How to determine if a value is significantly larger than other values? My problem is the following:
Let say that there is n persons voting for some values "a", "b", "c", ... 
For example, consider that 10 persons have voted for values "a", "b", "c", "d" and that the result is :
a:  5     b:  3  c: 2   d: 0
The majority is "a". But I would like to know if the vote for "a" is significant, given the number of persons n  and the numbers of votes for each value.
Is there any statistical test or something else from statistics that can be used to solve this problem?
Thanks for your help!
 A: Conceptually, I think the easy way to tackle this problem is by simulation. You could use either binomial or multinomial distributions to calculate confidence intervals, and I could hassle you to define more clearly whether you want to test whether a got more votes than expected, or if you care about pair-wise comparisons etc. But simulation can be quick and we can make assumptions very explicit.
Let's assume a null hypothesis that the votes are random, with equal probability for a, b, c, and d. In R, we can simulate 10,000 elections with 10 votes each:
votes = replicate(n = 10000, sample(LETTERS[1:4], size = 10, replace = T))

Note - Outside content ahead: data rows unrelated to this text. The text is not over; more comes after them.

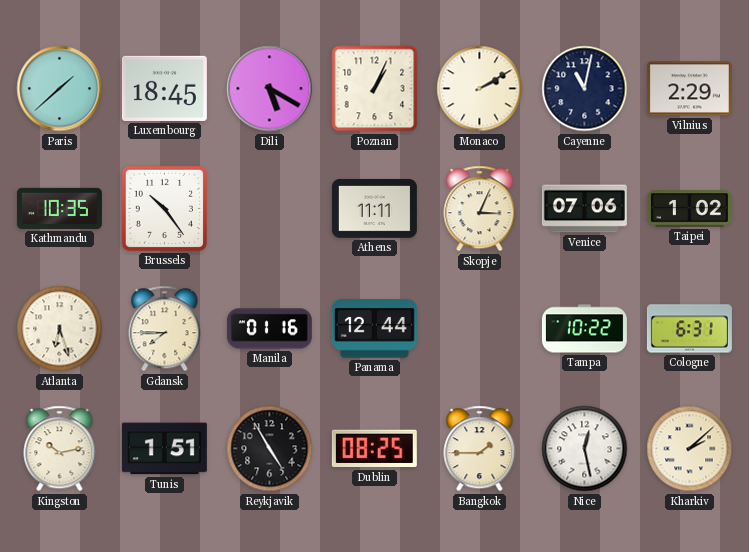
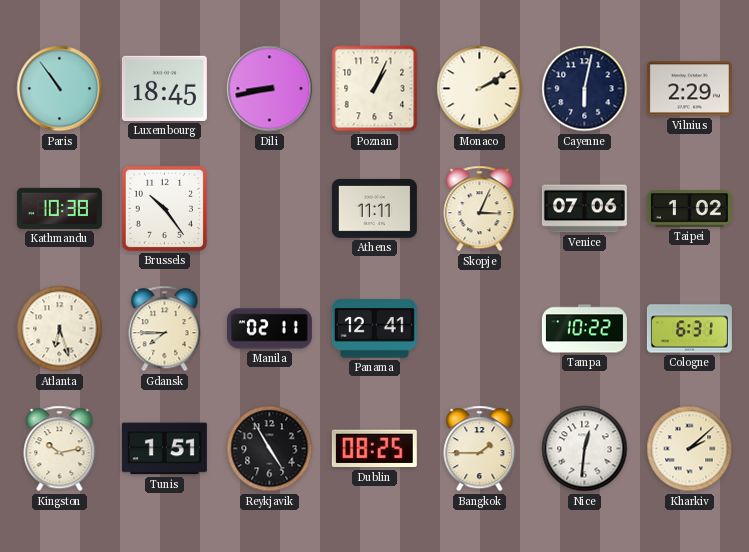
Paris: 1:38 -> 10:54
Dili: 5:20 -> 8:43
Cayenne: 11:02 -> 6:02
Kathmandu: 10:35 -> 10:38
Manila: 01:16 -> 02:11
Panama: 12:44 -> 12:41
Nice: 12:28 -> 12:31
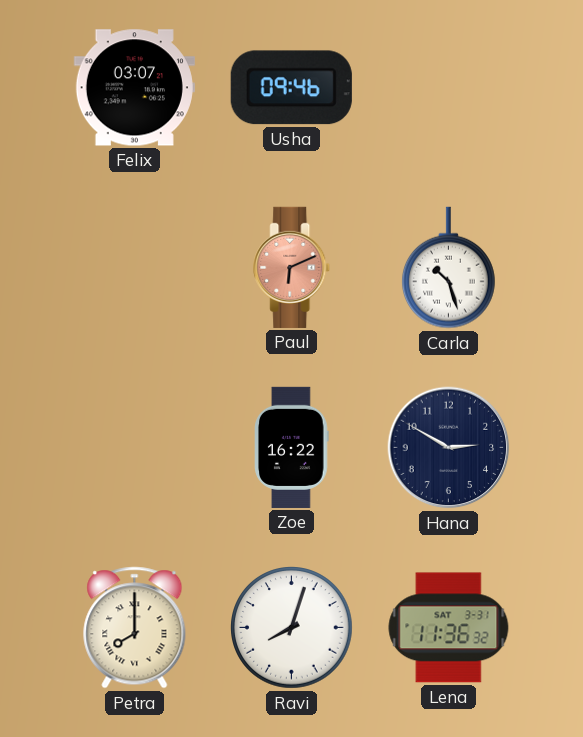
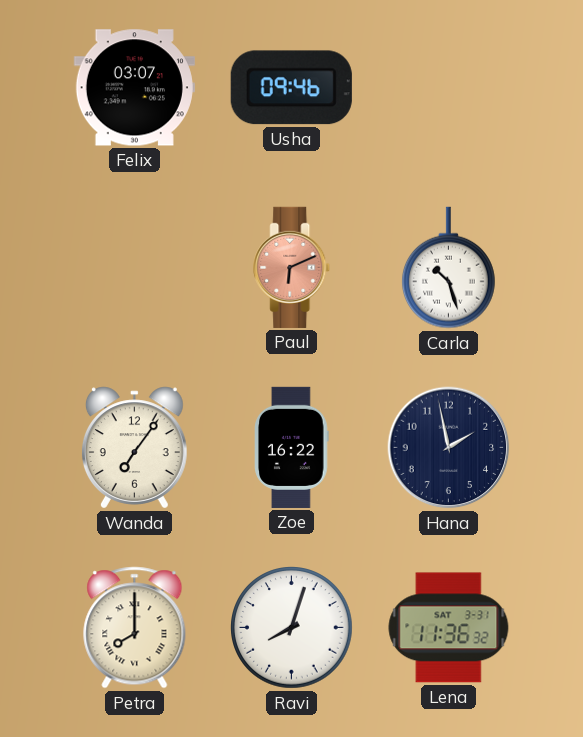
Wanda: none -> 7:06
Hana: 2:50 -> 1:58
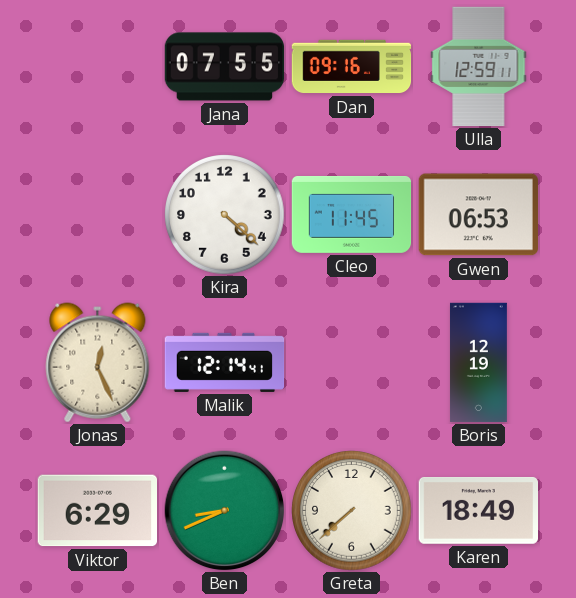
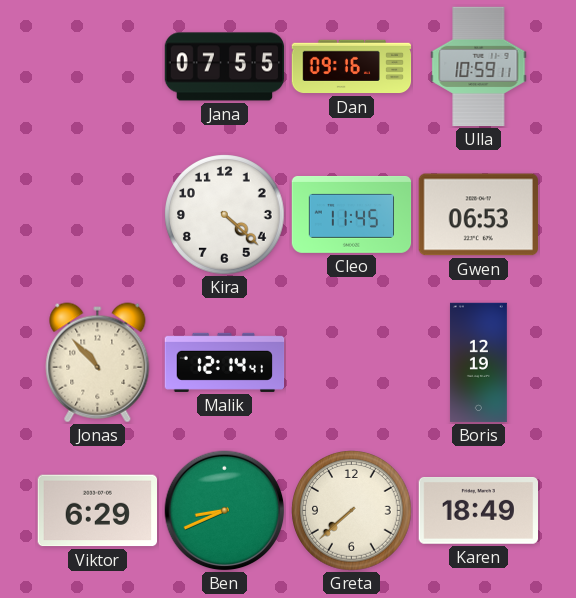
Ulla: 12:59 -> 10:59
Jonas: 12:26 -> 10:53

And then look at the distribution of total votes for A in each election.
a_count = colSums(votes == "A")

Then we can calculate the proportion of simulations in which A got at least 5 votes (as in your data):
mean(a_count >= 5)
# [1] 0.0814

So, there's about an 8% chance that random voting would produce as many votes for A as you observed, which isn't significant at the traditional 5% level.